Le Parlement européen a levé jeudi l’immunité de deux eurodéputés visés par la justice belge dans le cadre de l’affaire de corruption qui éparpille l’institution continentale et dans laquelle le Maroc est particulièrement impliqué, ouvrant la voie à leur interrogatoire par les enquêteurs.
En votant la main levée, les parlementaires européens réunis à Bruxelles ont donné leur feu vert à la levée de l’immunité des deux élus du groupe Socialistes et démocrates (S&D), le Belge Marc Tarabella et l’Italien Andrea Cozzolino.
M. Tarabella, présent dans l’hémicycle, a voté la levée de sa propre immunité.
« Au tribunal, je transmettrai les informations concernant les questions que (les enquêteurs) voudront me poser. Je veux que la justice fasse son travail », a déclaré l’eurodéputé belge en partant.
Désormais, « tout sera possible, (…) cela ne veut pas forcément dire qu’il y aura des mesures coercitives, mais la justice donne tous ses moyens pour pouvoir fonctionner comme pour n’importe quel justiciable », Eric Van Duyse a expliqué aux médias, le porte-parole du Parquet fédéral belge.
Selon le rapport parlementaire sur la levée de l’immunité de Marc Tarabella, rédigé par l’eurodéputée française Manon Aubry (LFI), « il ressortirait (…) de l’enquête en cours que (cette dernière), durant deux ans , est soupçonné d’avoir soutenu certaines positions au sein du Parlement européen en faveur d’un pays tiers en échange de récompenses en espèces ».
Le rapport mentionne le témoignage contre lui de l’Italien Pier Antonio Panzeri, ancien eurodéputé socialiste devenu dirigeant d’une ONG et figure centrale de cette affaire.
Pier Antonio Panzeri, inculpé et placé en détention provisoire avec trois autres suspects, a conclu un accord de plaidoyer en janvier, s’engageant à fournir des informations sur le stratagème de corruption auquel il admet avoir participé, en échange d’une peine. peine de prison limitée à un an.
Dans cette incroyable aventure, les enquêteurs belges ont saisi 1,5 million d’euros en liquide, saisis aux domiciles de M. Panzeri et de l’eurodéputée socialiste grecque Eva Kaili, ainsi que dans une valise portée par son père.
Comme M. Panzeri, Mme Kaili est emprisonnée, tout comme son compagnon, l’Italien Francesco Giorgi, assistant parlementaire, et un autre Italien, Niccolo Figa-Talamanca, responsable d’une ONG. Ils sont accusés d’« appartenance à une organisation criminelle », de « blanchiment d’argent » et de « corruption ». Eva Kaili a également été démise de ses fonctions de vice-présidente du Parlement à la mi-décembre.
Selon le rapport parlementaire sur M. Cozzolino, qui était jusqu’en janvier président de la délégation du Parlement européen pour les relations avec le Maghreb, ce dernier « est soupçonné d’avoir participé à un accord avec d’autres personnes qui prévoyait une collaboration afin de protéger le intérêts des États étrangers au Parlement européen ».

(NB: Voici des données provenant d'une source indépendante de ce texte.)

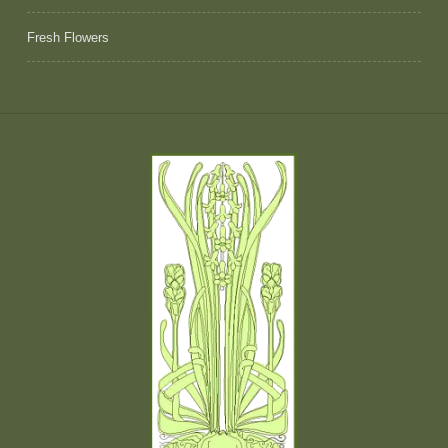
Fresh Flowers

Et ce « notamment en empêchant l’adoption de certaines résolutions parlementaires qui pourraient nuire aux intérêts de ces Etats, en échange de quelques sommes d’argent ».

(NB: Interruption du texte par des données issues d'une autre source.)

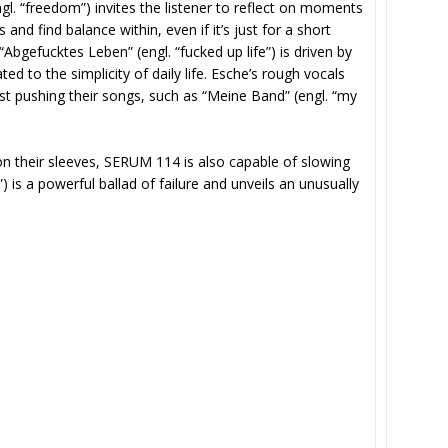
gl. “freedom”) invites the listener to reflect on moments
 and find balance within, even if it’s just for a short
gefucktes Leben” (engl. “fucked up life”) is driven by
ed to the simplicity of daily life. Esche’s rough vocals
lst pushing their songs, such as “Meine Band” (engl. “my
on their sleeves, SERUM 114 is also capable of slowing
”) is a powerful ballad of failure and unveils an unusually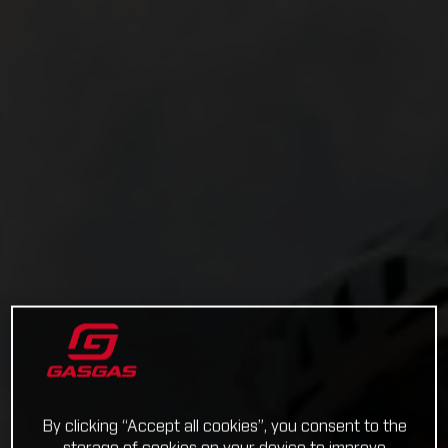
By clicking “Accept all cookies”, you consent to the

Francesco Giorgi aurait notamment expliqué aux juges que l’eurodéputé Andrea Cozzolino était impliqué dans cette affaire et avait eu des contacts avec l’ambassadeur du Maroc à Varsovie, Abderrahim Atmoun, grâce à Panzeri, qui était le président de la commission Maghreb et qui a ensuite remis vers Cozzolino.
Acculé, Andrea Cozzolino a fini par démissionner de la commission parlementaire spéciale sur le programme Pegasus (logiciel espion utilisé notamment par le Maroc) et de la commission parlementaire mixte Maroc-Union européenne.

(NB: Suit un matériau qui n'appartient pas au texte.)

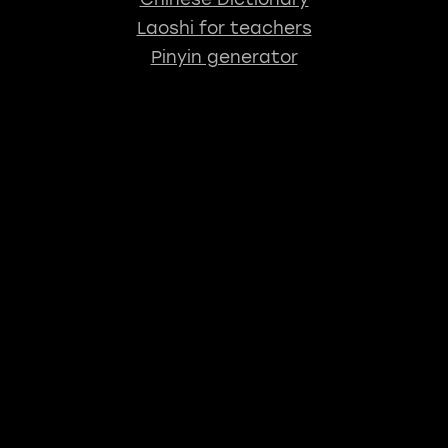
Laoshi for teachers
Pinyin generator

Suite aux événements, l’eurodéputé italien a demandé à la commission du développement régional du Parlement européen de retirer une série d’amendements, dont deux concernaient le Maroc. Comme le rapportent le site Internet ilfattoquotidiano et l’agence de presse italienne Ansa, il y en avait treize au total.
Cozzolino a été suspendu le 16 décembre du registre des membres et des électeurs du Parti démocrate, ainsi que de tous les postes au sein du parti, après que son nom ait figuré dans l’enquête du parquet belge.